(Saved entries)

---*---

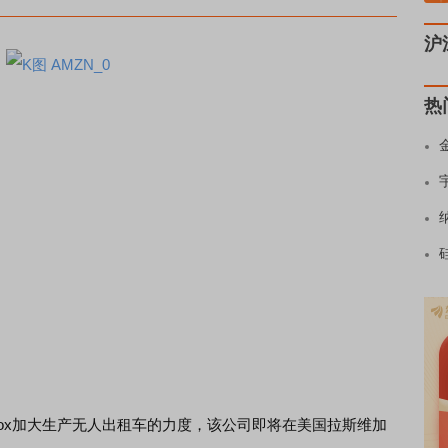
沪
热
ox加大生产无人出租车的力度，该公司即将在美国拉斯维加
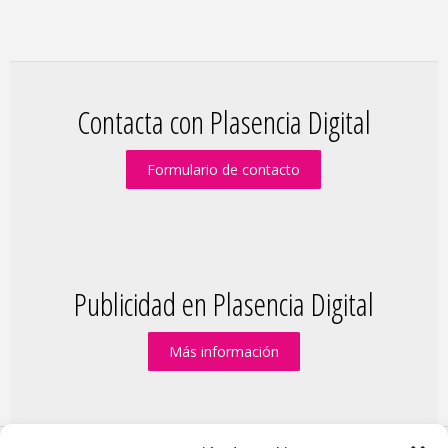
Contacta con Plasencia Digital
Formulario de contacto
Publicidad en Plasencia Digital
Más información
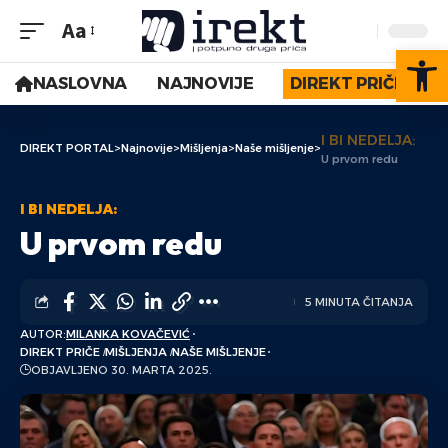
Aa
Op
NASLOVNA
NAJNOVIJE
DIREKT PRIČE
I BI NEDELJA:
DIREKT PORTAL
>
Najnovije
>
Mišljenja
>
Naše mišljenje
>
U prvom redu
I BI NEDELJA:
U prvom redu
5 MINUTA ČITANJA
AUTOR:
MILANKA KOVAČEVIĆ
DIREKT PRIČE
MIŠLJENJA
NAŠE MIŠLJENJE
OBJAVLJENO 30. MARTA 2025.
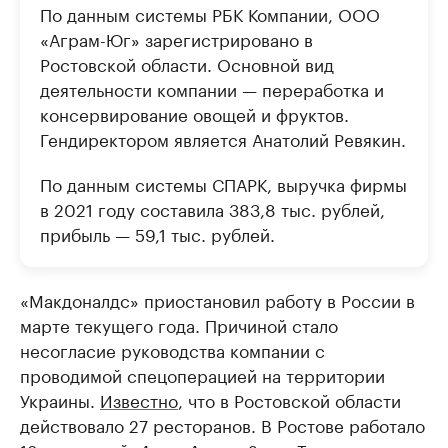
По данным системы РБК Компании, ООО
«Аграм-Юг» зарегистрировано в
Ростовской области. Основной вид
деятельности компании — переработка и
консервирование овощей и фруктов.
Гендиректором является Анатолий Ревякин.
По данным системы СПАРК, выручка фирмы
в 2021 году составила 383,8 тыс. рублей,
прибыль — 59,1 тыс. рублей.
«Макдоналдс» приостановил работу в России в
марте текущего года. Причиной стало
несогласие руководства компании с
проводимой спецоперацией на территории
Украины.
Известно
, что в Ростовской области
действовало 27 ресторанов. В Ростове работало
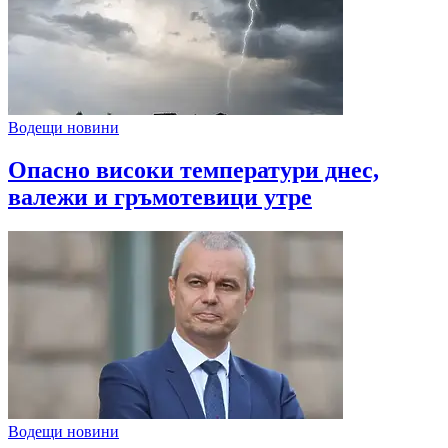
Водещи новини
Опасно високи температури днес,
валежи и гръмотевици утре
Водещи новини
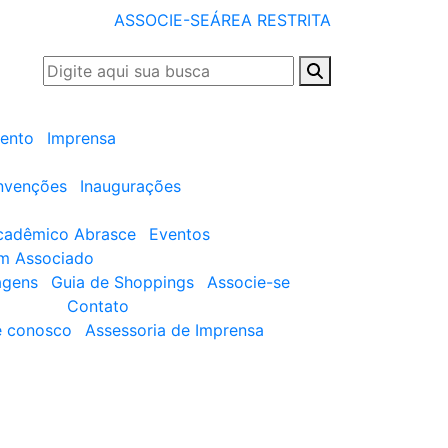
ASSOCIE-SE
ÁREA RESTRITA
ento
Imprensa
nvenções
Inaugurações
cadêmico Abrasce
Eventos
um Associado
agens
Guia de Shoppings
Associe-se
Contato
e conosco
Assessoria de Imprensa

---*---

> [TASK BRIEF]:
Every entry belongs in the answer exactly as written, but no picture does.

> [RESULT]:
沪
热
ox加大生产无人出租车的力度，该公司即将在美国拉斯维加
Contacta con Plasencia Digital
Formulario de contacto
Publicidad en Plasencia Digital
Más información
Aa
Op
NASLOVNA
NAJNOVIJE
DIREKT PRIČE
I BI NEDELJA:
DIREKT PORTAL
>
Najnovije
>
Mišljenja
>
Naše mišljenje
>
U prvom redu
I BI NEDELJA:
U prvom redu
5 MINUTA ČITANJA
AUTOR:
MILANKA KOVAČEVIĆ
DIREKT PRIČE
MIŠLJENJA
NAŠE MIŠLJENJE
OBJAVLJENO 30. MARTA 2025.
По данным системы РБК Компании, ООО
«Аграм-Юг» зарегистрировано в
Ростовской области. Основной вид
деятельности компании — переработка и
консервирование овощей и фруктов.
Гендиректором является Анатолий Ревякин.
По данным системы СПАРК, выручка фирмы
в 2021 году составила 383,8 тыс. рублей,
прибыль — 59,1 тыс. рублей.
«Макдоналдс» приостановил работу в России в
марте текущего года. Причиной стало
несогласие руководства компании с
проводимой спецоперацией на территории
Украины.
Известно
, что в Ростовской области
действовало 27 ресторанов. В Ростове работало
Водещи новини
Опасно високи температури днес,
валежи и гръмотевици утре
Водещи новини
ASSOCIE-SE
ÁREA RESTRITA
ento
Imprensa
nvenções
Inaugurações
cadêmico Abrasce
Eventos
um Associado
agens
Guia de Shoppings
Associe-se
Contato
e conosco
Assessoria de Imprensa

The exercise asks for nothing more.